+++ Records for processing

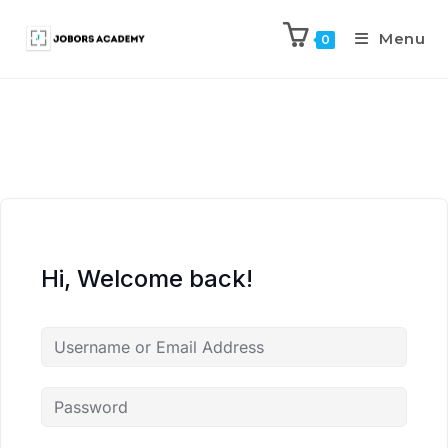
Menu
0
Hi, Welcome back!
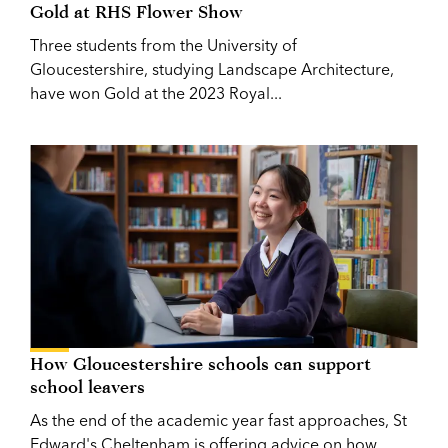
Gold at RHS Flower Show
Three students from the University of
Gloucestershire, studying Landscape Architecture,
have won Gold at the 2023 Royal...
How Gloucestershire schools can support
school leavers
As the end of the academic year fast approaches, St
Edward's Cheltenham is offering advice on how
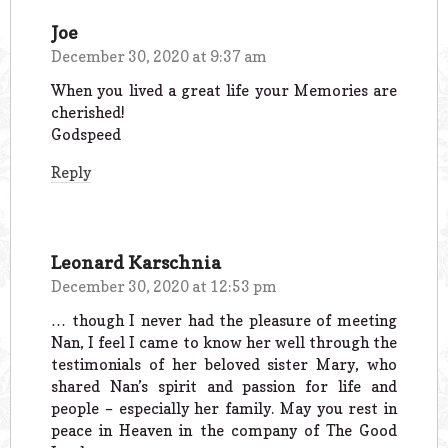
Joe
December 30, 2020 at 9:37 am
When you lived a great life your Memories are
cherished!
Godspeed
Reply
Leonard Karschnia
December 30, 2020 at 12:53 pm
… though I never had the pleasure of meeting
Nan, I feel I came to know her well through the
testimonials of her beloved sister Mary, who
shared Nan’s spirit and passion for life and
people – especially her family. May you rest in
peace in Heaven in the company of The Good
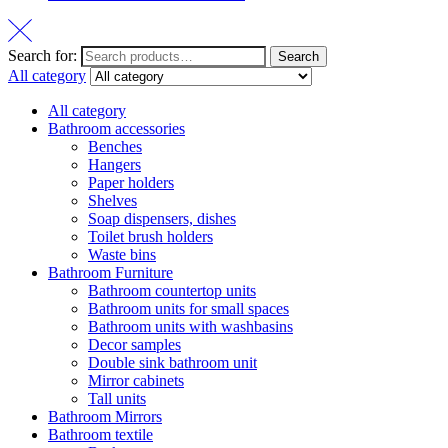
Search for:
Search
All category
All category
Bathroom accessories
Benches
Hangers
Paper holders
Shelves
Soap dispensers, dishes
Toilet brush holders
Waste bins
Bathroom Furniture
Bathroom countertop units
Bathroom units for small spaces
Bathroom units with washbasins
Decor samples
Double sink bathroom unit
Mirror cabinets
Tall units
Bathroom Mirrors
Bathroom textile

++++++

» **What to produce**:
The result should be the full set of entries above, restated exactly and without images.

» **Result**:
Menu
0
Hi, Welcome back!
Gold at RHS Flower Show
Three students from the University of
Gloucestershire, studying Landscape Architecture,
have won Gold at the 2023 Royal...
How Gloucestershire schools can support
school leavers
As the end of the academic year fast approaches, St
Edward's Cheltenham is offering advice on how
Joe
December 30, 2020 at 9:37 am
When you lived a great life your Memories are
cherished!
Godspeed
Reply
Leonard Karschnia
December 30, 2020 at 12:53 pm
… though I never had the pleasure of meeting
Nan, I feel I came to know her well through the
testimonials of her beloved sister Mary, who
shared Nan’s spirit and passion for life and
people – especially her family. May you rest in
peace in Heaven in the company of The Good
Search for:
Search
All category
All category
Bathroom accessories
Benches
Hangers
Paper holders
Shelves
Soap dispensers, dishes
Toilet brush holders
Waste bins
Bathroom Furniture
Bathroom countertop units
Bathroom units for small spaces
Bathroom units with washbasins
Decor samples
Double sink bathroom unit
Mirror cabinets
Tall units
Bathroom Mirrors
Bathroom textile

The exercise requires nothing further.